Investment Management

RPA can assess client’s portfolio and thus minimize the inherent risk of investing. The bots also help in improving the users’ investment decision making by offering information updated in real-time about fluctuations on the stock market.


Reconciliation

There are different types of reconciliations performed at various stages of the trade life cycle where huge amount of data needs to be reconciled across systems. RPA can be used to reconcile the data between multiple systems and identify mismatches across datasets during the reconciliations that are performed at various stages of the trade life cycle. Reconciliation involving SWIFT can be swift. But if third party isn’t SWIFT enabled, the Ops team have to download the information manually, lookup the details everywhere, and even review email to apply fund correctly. RPA can enable automated outsourcing and executing of reconciliation and create journal entries in system where necessary. These can help improve STP rates, efficiency, and accuracy, speed up trade processing, and free up resources. 


Regulatory Compliance

RPA plays a critical role in improving governance and regulatory compliance. It simplifies compliance by keeping detailed logs of automated processes, automatically generating the reports an auditor needs to see, and eliminating human error.

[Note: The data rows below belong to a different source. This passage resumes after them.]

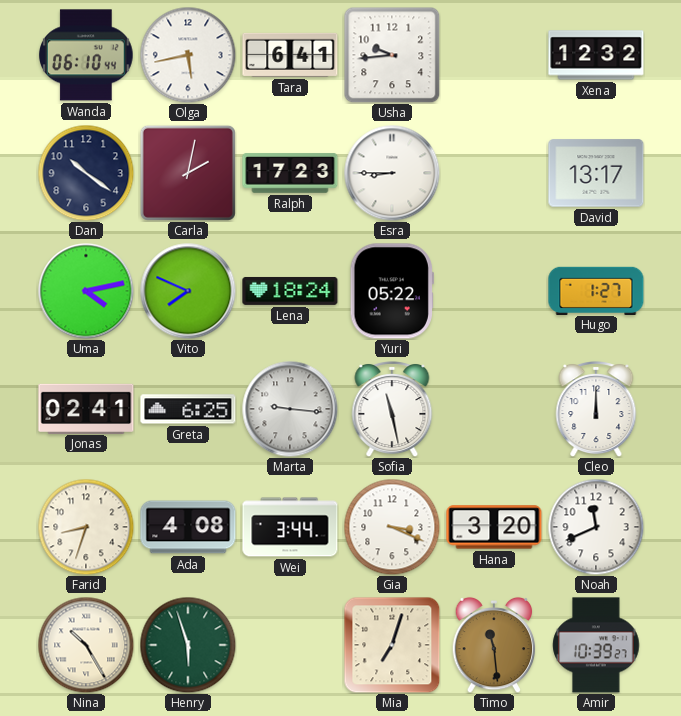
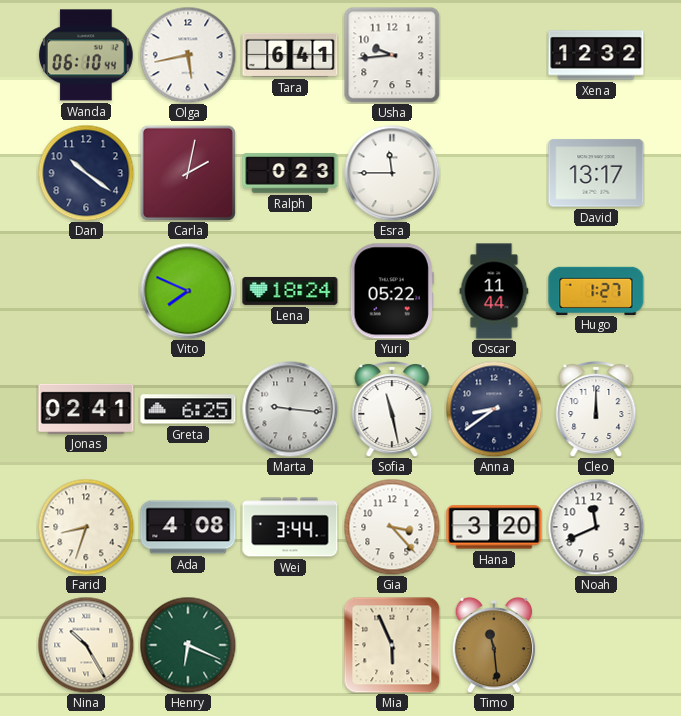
Ralph: 17:23 -> 0:23
Esra: 8:45 -> 11:45
Uma: 4:13 -> none
Oscar: none -> 11:44
Anna: none -> 8:39
Gia: 3:19 -> 3:23
Henry: 5:57 -> 6:19
Mia: 7:03 -> 5:56
Amir: 10:39 -> none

Communication and Reporting

RPA can create and send annual and quarterly reports to regulators and in standardizing client reporting. Robotics can extract information from different internal and external systems, compare the information across systems and highlight the variances. 

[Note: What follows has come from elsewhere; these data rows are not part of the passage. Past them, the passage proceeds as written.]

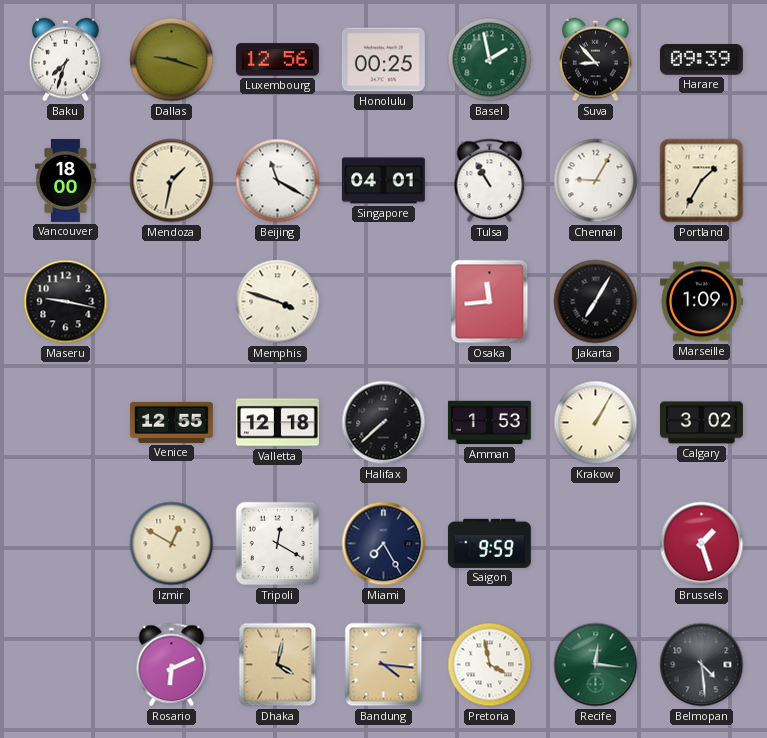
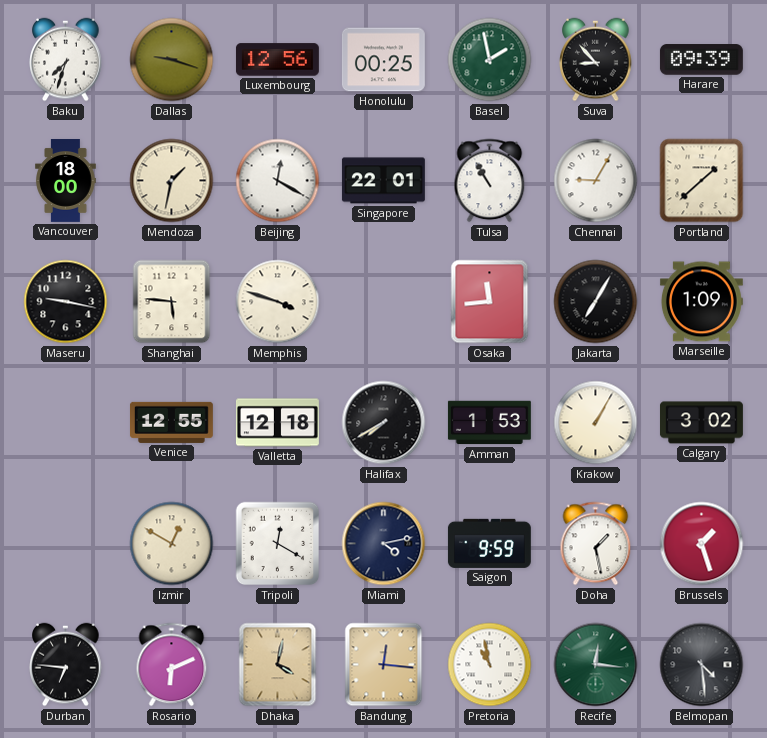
Beijing: 11:20 -> 12:20
Singapore: 04:01 -> 22:01
Portland: 1:35 -> 1:38
Shanghai: none -> 5:46
Halifax: 7:38 -> 7:40
Miami: 7:25 -> 4:13
Doha: none -> 1:28
Durban: none -> 6:46
Bandung: 4:16 -> 12:16
Pretoria: 3:58 -> 10:58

Internal Reporting – RPA can work across legal entities, functions and systems to pull together data and create reports in various formats. RPA and ML can handle the first level review, so management can concentrate its effort on addressing exceptions.

External Reporting – Even as firms develop longer term strategic platform, they can use digital labor as a relative quick hit to reconcile data and generate reports that reduce time and operational cost. Bots can generate and distribute intraday reports to help client monitor intraday account movement.


Collateral Management

Intelligent character recognition (ICR) tools could capture agreement terms from existing legal contracts and automatically enter details in collateral system. RPA can handle receiving, netting, matching and the posting of margin calls using ML and ICR to reconcile more quickly and accurately. These process automation solutions apply across the industry, including broker – dealers, custodian etc.


Client Service

RPA and ML can compile existing information to support new account opening and to avoid asking an existing client the same thing again and again. RPA bots can setup new counterparty details in reference data system based on standard emails from the front office. Bots can investigate client requests received from self-service platform to confirm and apply same day wire by automatically reviewing SWIFT messages.


Conclusion


Intelligent automation-enabled RPA solutions can greatly help capital markets firms improve efficiency in mid-back office operations, which has been a critical source of inefficiency and bottleneck for a long time. The promises are enormous, but there are critical considerations for realizing the full potential of the new technology. The whole landscape needs to be reviewed and re-architected wherever applicable for optimal benefit; otherwise savings achieved through automation tools may not be reflected in the overall processes. Skill and resourcing will be important consideration. New technology, especially RPA, advanced AI and ML techniques, can require a different mix of talent from existing ones. Firms should have a clear strategy whether building new teams to manage them or engaging with service provider would be optimal. Some firms have been early movers in this regard and are already using intelligent automation tools in capital markets mid-back office. Many others are currently at a stage of exploration, having recently completed pilots and proofs of concept. It is expected that many of them will be taken into production in near future.